Are these statements involving arrays?

Jim Dempsey

Zhiyong_Z_
Beginner
105 Views

Hi Jim,

These are not arrays.

Zhiyong

TimP
Black Belt
105 Views

Where you rely on the non- "precise" event counters, you can't directly attribute the event counts to a single instruction or source line.  In this case, it looks apparent that the second group of operations spends much of its quoted time waiting for the first to complete.  This is particularly likely on the CPU models which have high latencies for division, particularly including the time during which the fpu pipeline is blocked.

Little can be said about possible optimization without looking at the context, possibility of vectorization, replacement of division by multiplication, ...

jimdempseyatthecove
Black Belt
105 Views

Tim P. has a point about the non-precise (with respect to location of instruction) event counters. You can confirm this to some extent yourself by making a test run after swapping those two statements (both in source appear to have the same computational complexity). The efficiency of the code though may differ in that one or more of the variables in the faster statement may be registerized and not be in the slower statement. A secondary (but can be primary) cause can be if the code preceding the two statements in question, has a tendency to pre-load the L1 and/or L2 cache. Some of the VTune counters should be able to provide the information relating to cache miss and/or memory stalls.

Jim Dempsey

Bernard
Black Belt
105 Views

As Tim hinted there may be present some kind of interdependency maybe at the uops level which slows down the computation. When looking at your short code sample I cannot see any present dependency between those two statements. Variable "gi"  is not used as an argument to compute the value of variable "gj" at least not in the code snippet.

Zhiyong_Z_
Beginner
105 Views

I have copied the source lines and the corresponding assembly codes for a "whole block" below. The few assignment source statements are crossed through as they are not assembled. The two source lines 590 and 591 and their assembly codes are highlighted and in italic. 

The assembly codes for the two source lines are always back to back and consist of move, mult, and div.

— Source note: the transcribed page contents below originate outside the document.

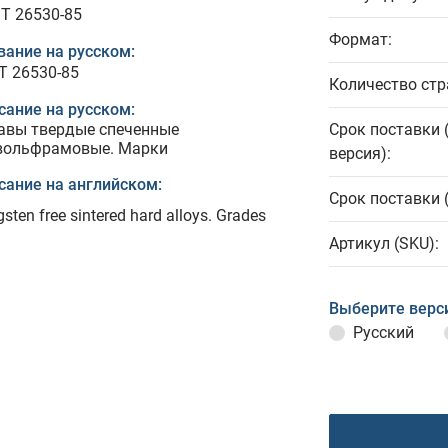
T 26530-85
Формат:
вание на русском:
Т 26530-85
Количество стр
сание на русском:
авы твердые спеченные
Срок поставки 
вольфрамовые. Марки
версия):
сание на английском:
Срок поставки 
sten free sintered hard alloys. Grades
Артикул (SKU):
Выберите верс
Русский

There are no dependencies among the two and their operands are identical in register use and "memory access". The address in memory are  -0x228 and  -0x230 and the memory address accessed for the whole block ranges from -0x1d0 to -0x238. Please note that the memory address -0x238 is associated with source line 583, the other line that does a division just as the other lines at issue here but the reported time is only 45 sec. compared with 133 and 1320 for the other two lines respectively.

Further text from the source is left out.